_Problem_. Both the line containing "SLIP ON INDIAN POINT" and the line containing "NEW INDOOR POOL 6BR 6BA Cabin Sleeps 22" belong to the span. Output exactly that span from the listing below, and nothing outside it.

_Records to use_.

/---

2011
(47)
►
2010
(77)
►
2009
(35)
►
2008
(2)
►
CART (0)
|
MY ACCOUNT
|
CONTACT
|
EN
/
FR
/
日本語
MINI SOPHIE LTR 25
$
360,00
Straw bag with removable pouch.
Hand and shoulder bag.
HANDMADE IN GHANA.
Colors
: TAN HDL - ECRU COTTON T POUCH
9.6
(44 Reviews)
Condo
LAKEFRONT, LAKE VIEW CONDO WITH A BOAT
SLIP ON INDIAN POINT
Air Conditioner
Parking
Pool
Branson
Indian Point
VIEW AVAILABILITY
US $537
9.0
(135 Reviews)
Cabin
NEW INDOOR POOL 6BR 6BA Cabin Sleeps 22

\---
/---

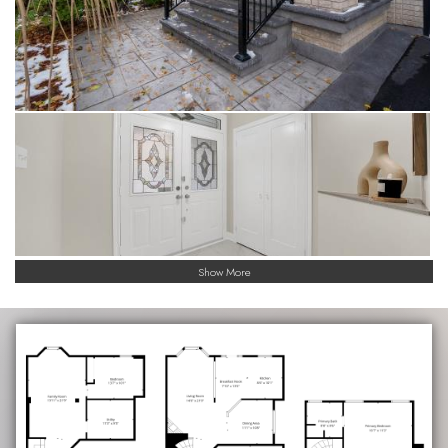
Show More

\---
/---

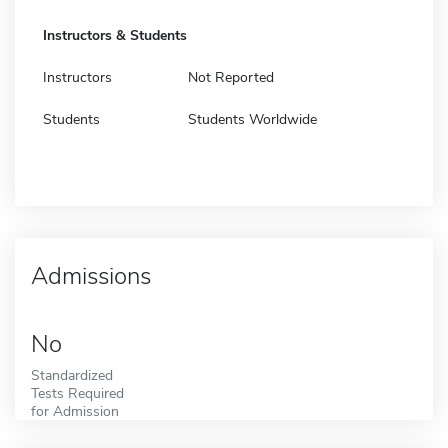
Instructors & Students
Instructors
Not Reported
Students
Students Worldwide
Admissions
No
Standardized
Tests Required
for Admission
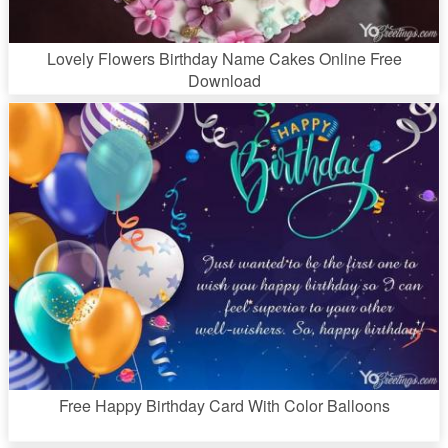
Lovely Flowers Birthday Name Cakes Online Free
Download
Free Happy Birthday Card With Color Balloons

\---

_Task result_.
SLIP ON INDIAN POINT
Air Conditioner
Parking
Pool
Branson
Indian Point
VIEW AVAILABILITY
US $537
9.0
(135 Reviews)
Cabin
NEW INDOOR POOL 6BR 6BA Cabin Sleeps 22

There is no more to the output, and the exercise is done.